> _WHAT THIS TASK INVOLVES_:
Copy out the data that follows exactly, leaving out no line.

***** LISTED ENTRIES *****

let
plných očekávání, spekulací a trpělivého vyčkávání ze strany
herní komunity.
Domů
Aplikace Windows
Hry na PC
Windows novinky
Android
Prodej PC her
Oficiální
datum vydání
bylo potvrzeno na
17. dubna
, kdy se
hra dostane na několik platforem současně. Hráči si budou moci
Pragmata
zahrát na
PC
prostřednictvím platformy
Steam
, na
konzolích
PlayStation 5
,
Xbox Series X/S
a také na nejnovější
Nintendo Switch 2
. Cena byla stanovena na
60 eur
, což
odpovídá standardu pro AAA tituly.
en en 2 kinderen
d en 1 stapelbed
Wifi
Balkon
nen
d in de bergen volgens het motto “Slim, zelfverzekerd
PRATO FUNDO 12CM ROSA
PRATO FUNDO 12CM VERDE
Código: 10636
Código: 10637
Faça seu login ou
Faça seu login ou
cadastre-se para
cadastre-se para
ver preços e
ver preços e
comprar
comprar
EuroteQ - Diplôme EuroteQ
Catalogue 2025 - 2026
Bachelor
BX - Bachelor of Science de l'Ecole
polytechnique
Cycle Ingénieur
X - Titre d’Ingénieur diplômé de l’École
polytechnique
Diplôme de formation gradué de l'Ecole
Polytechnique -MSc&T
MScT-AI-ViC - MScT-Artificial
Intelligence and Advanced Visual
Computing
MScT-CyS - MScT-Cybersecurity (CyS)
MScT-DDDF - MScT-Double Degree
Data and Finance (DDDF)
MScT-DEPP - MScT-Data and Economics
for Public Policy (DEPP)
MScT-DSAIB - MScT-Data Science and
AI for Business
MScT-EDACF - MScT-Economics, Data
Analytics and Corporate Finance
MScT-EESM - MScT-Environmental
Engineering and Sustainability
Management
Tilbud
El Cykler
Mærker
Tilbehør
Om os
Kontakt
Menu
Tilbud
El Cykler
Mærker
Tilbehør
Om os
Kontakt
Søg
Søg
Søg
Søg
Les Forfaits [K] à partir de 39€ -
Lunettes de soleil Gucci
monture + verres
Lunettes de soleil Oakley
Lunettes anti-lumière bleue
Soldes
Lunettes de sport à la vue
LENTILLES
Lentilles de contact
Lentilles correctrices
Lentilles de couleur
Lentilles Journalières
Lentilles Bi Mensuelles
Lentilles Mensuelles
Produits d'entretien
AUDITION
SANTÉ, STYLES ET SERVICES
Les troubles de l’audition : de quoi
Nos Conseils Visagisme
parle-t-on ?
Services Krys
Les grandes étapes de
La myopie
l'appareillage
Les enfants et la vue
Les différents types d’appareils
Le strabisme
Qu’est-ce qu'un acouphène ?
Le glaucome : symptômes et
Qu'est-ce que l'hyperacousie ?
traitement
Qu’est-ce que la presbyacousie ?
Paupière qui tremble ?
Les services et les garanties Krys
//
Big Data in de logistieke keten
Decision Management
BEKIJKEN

*****

> _RESPONSE_:
let
plných očekávání, spekulací a trpělivého vyčkávání ze strany
herní komunity.
Domů
Aplikace Windows
Hry na PC
Windows novinky
Android
Prodej PC her
Oficiální
datum vydání
bylo potvrzeno na
17. dubna
, kdy se
hra dostane na několik platforem současně. Hráči si budou moci
Pragmata
zahrát na
PC
prostřednictvím platformy
Steam
, na
konzolích
PlayStation 5
,
Xbox Series X/S
a také na nejnovější
Nintendo Switch 2
. Cena byla stanovena na
60 eur
, což
odpovídá standardu pro AAA tituly.
en en 2 kinderen
d en 1 stapelbed
Wifi
Balkon
nen
d in de bergen volgens het motto “Slim, zelfverzekerd
PRATO FUNDO 12CM ROSA
PRATO FUNDO 12CM VERDE
Código: 10636
Código: 10637
Faça seu login ou
Faça seu login ou
cadastre-se para
cadastre-se para
ver preços e
ver preços e
comprar
comprar
EuroteQ - Diplôme EuroteQ
Catalogue 2025 - 2026
Bachelor
BX - Bachelor of Science de l'Ecole
polytechnique
Cycle Ingénieur
X - Titre d’Ingénieur diplômé de l’École
polytechnique
Diplôme de formation gradué de l'Ecole
Polytechnique -MSc&T
MScT-AI-ViC - MScT-Artificial
Intelligence and Advanced Visual
Computing
MScT-CyS - MScT-Cybersecurity (CyS)
MScT-DDDF - MScT-Double Degree
Data and Finance (DDDF)
MScT-DEPP - MScT-Data and Economics
for Public Policy (DEPP)
MScT-DSAIB - MScT-Data Science and
AI for Business
MScT-EDACF - MScT-Economics, Data
Analytics and Corporate Finance
MScT-EESM - MScT-Environmental
Engineering and Sustainability
Management
Tilbud
El Cykler
Mærker
Tilbehør
Om os
Kontakt
Menu
Tilbud
El Cykler
Mærker
Tilbehør
Om os
Kontakt
Søg
Søg
Søg
Søg
Les Forfaits [K] à partir de 39€ -
Lunettes de soleil Gucci
monture + verres
Lunettes de soleil Oakley
Lunettes anti-lumière bleue
Soldes
Lunettes de sport à la vue
LENTILLES
Lentilles de contact
Lentilles correctrices
Lentilles de couleur
Lentilles Journalières
Lentilles Bi Mensuelles
Lentilles Mensuelles
Produits d'entretien
AUDITION
SANTÉ, STYLES ET SERVICES
Les troubles de l’audition : de quoi
Nos Conseils Visagisme
parle-t-on ?
Services Krys
Les grandes étapes de
La myopie
l'appareillage
Les enfants et la vue
Les différents types d’appareils
Le strabisme
Qu’est-ce qu'un acouphène ?
Le glaucome : symptômes et
Qu'est-ce que l'hyperacousie ?
traitement
Qu’est-ce que la presbyacousie ?
Paupière qui tremble ?
Les services et les garanties Krys
//
Big Data in de logistieke keten
Decision Management
BEKIJKEN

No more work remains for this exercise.